Data Freshness and Expiration

Data Freshness

Data freshness refers to aspect of a copy of data (e.g. in a cache) being up-to-date with the source version of the data (e.g. in the syste-of-record (SoR)). A stale copy is considered to be out of sync (or likely to be out of sync) with the SoR.

Databases (and other SORs) weren’t built with caching outside of the database in mind, and therefore don’t normally come with any default mechanism for notifying external processes when data has been updated or modified. Thus external components that have loaded data from the SoR have no direct way of ensuring that data is not stale.

Cache Entry Expiration

Ehcache can assist you with reducing the likelihood that stale data is used by your application by expiring cache entries after some amount of configured time. Once expired, the entry is automatically removed from the cache.

For instance the cache could be configured to expire entries five seconds after they are put in - which is a time-to-live TTL setting. Or to expire entries 17 seconds after the last time the entry was retrieved from the cache - which is a time-to-idle TTI setting.

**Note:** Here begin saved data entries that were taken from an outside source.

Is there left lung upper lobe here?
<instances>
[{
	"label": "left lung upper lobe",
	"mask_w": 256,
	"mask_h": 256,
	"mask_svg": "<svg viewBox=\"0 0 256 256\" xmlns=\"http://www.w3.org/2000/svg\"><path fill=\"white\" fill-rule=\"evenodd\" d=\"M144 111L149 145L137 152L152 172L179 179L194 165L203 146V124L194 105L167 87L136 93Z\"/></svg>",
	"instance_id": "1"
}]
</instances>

The expiration configuration that would be most appropriate for your cache (if any) would be a mixture of a business and technical decision based upon the requirements and assumptions of your application.

Storage Tiers

You can configure Ehcache to use various data storage areas. When a cache is configured to use more than one data store, they are referred to as tiers.

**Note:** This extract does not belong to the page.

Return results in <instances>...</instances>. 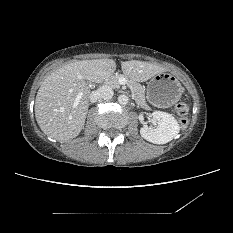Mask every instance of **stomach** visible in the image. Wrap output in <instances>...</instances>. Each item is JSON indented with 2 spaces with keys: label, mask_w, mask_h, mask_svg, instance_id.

Data stores supported by Ehcache include:

  • On-Heap Store – Utilizes Java’s on-heap RAM memory to store cache entries. This tier utilizes the same heap memory as your Java application, all of which must be scanned by the JVM’s garbage collector. The more heap space your JVM utilizes the more your application’s performance will be impacted by garbage collection pauses. This store is extremely fast, but is typically your most limited storage resource.

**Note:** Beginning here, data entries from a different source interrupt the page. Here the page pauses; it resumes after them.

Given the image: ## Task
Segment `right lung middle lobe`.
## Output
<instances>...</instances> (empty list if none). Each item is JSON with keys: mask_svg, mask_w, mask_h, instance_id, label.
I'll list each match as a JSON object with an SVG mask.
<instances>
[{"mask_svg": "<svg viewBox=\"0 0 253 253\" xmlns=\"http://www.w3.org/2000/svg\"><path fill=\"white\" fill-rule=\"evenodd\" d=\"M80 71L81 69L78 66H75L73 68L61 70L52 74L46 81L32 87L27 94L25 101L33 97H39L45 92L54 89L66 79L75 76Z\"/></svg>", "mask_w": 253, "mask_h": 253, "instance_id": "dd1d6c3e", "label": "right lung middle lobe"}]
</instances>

  • Off-Heap Store – Limited in size only by available RAM (tested to as much as 6TB on a single machine!). Not subject to Java garbage collection (GC). Is quite fast, yet slower than the On-Heap Store because data must be moved off and on the JVM’s heap as it is stored and re-accessed.

  • Disk Store – Utilizes a disk (filesystem) to store cache entries. This type of storage resource is typically very abundant but much slower than the RAM-based stores.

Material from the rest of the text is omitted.